December 13, 2006
St. Louis, Mo. — Attorney General Jay Nixon today filed a lawsuit against Ameren UE, asking that the state's largest utility company be ordered to pay compensation and punitive damages for its alleged actions and negligence that resulted in the Dec. 14, 2005 breach of the Taum Sauk reservoir in Reynolds County. The release of more than a billion gallons of water from the ruptured mountain-top reservoir caused extensive damage to the nearby east fork of the Black River and Johnson Shut-ins State Park, including the destruction of the park superintendent's home.
"This was one of the worst man-made disasters in Missouri's history, and our lawsuit alleges a long history of decisions by Ameren and its employees that led to this catastrophe," Nixon said. "Ameren needs to be held fully accountable for its reckless conduct in this matter, and made to pay appropriate compensation and penalties to make the state and those negatively affected by its actions whole."
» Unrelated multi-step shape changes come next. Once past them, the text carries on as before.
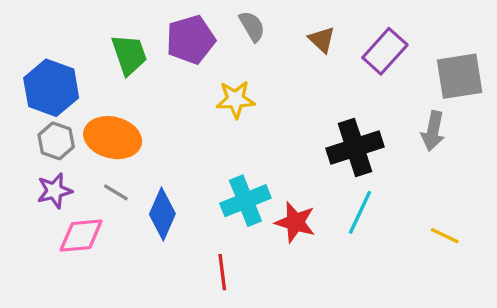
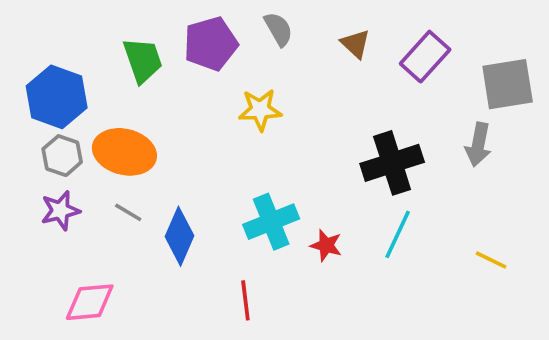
red star: (295, 222) -> (326, 245), size x0.7
pink diamond: (81, 236) -> (90, 302), moved

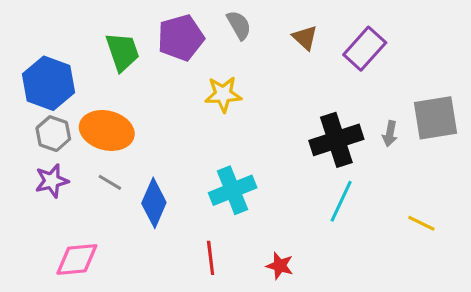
gray square: (508, 84) -> (435, 118), moved
gray arrow: (478, 145) -> (390, 134), moved, size x0.7
red star: (326, 245) -> (280, 266), moved

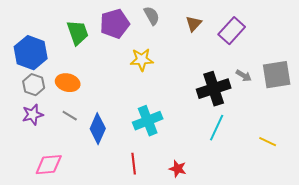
brown triangle: (305, 38) -> (194, 24), turned 30
orange ellipse: (107, 130) -> (68, 83), size x0.7
gray arrow: (390, 134) -> (244, 76), moved, turned -70

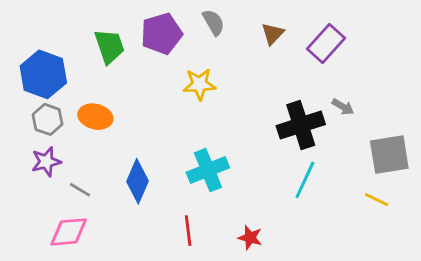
gray square: (277, 75) -> (389, 155), moved
gray line: (70, 116) -> (80, 190), moved

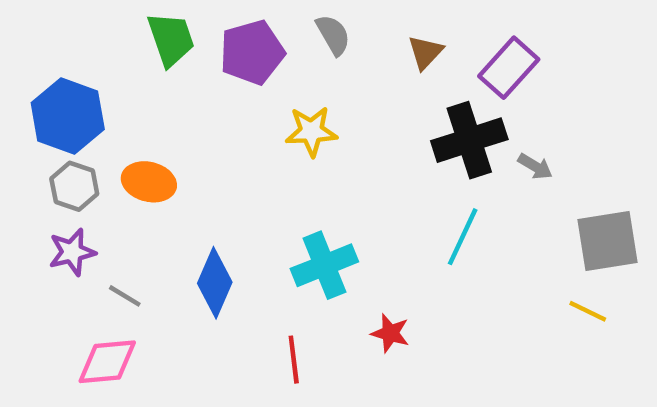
green trapezoid: (109, 46) -> (171, 39), moved
black cross: (301, 125) -> (469, 140), moved
cyan line: (305, 180) -> (463, 237), moved
red star: (250, 238) -> (390, 333), moved

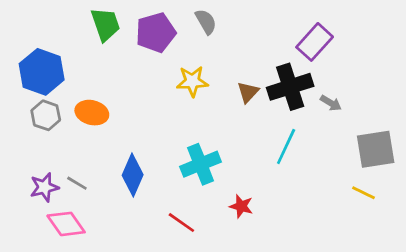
brown triangle: (425, 52) -> (248, 92), moved
purple star: (72, 252) -> (44, 187), moved
red line: (294, 360) -> (181, 223), turned -48
pink diamond: (107, 362) -> (66, 224), turned 60

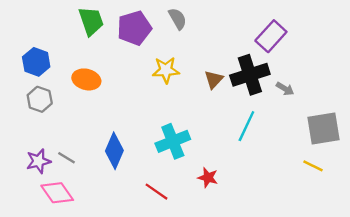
blue hexagon: (42, 72) -> (36, 62), size x0.7
orange ellipse: (92, 113) -> (86, 79), moved

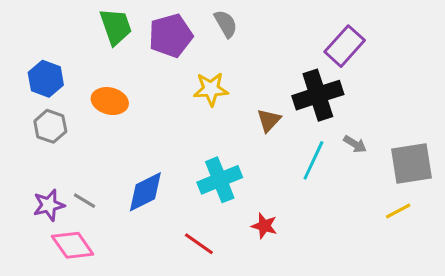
brown triangle: (214, 79) -> (269, 120), moved
gray arrow: (285, 89) -> (355, 144), moved
blue diamond: (114, 151) -> (145, 192), turned 40
yellow line: (313, 166) -> (398, 211), turned -54

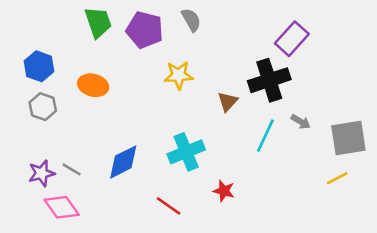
purple pentagon: (171, 36) -> (145, 30), turned 30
The lawsuit was filed this morning in St. Louis City Circuit Court. Ameren's corporate headquarters are located in St. Louis.
Until its collapse on Dec. 14, the Taum Sauk reservoir was used to generate electricity for Ameren during peak demand, through the pumping of water from a lower reservoir to the upper reservoir that failed and the draining of water back to the lower reservoir. The lawsuit alleges that Ameren's operation of the Taum Sauk project led directly to the overtopping of the reservoir and its subsequent failure.
The lawsuit also alleges that instruments meant to detect too-high water levels in the reservoir were raised to the point that the probes were above the lowest point of the reservoir parapet, and that computer programming on the probes were changed so that the probes would have to submerged for more than 60 seconds before they shut down the pumps. In late September 2005, the upper reservoir was overtopped, prior to its failure last December.
Nixon said Ameren officials knew that the company's operation of the Taum Reservoir created a high likelihood that the reservoir would overtop, and that the consequences of overtopping could be catastrophic.
"The company's reckless conduct was inexcusable, and only sheer luck prevented a massive loss of life," Nixon said. "An examination of Ameren's operation of the reservoir during the three months prior to its failure can only lead to the conclusion that the company believed that the profit gained from keeping the mountain-top reservoir at maximum capacity was more important than fixing the very serious problems that led to the reservoir's failure."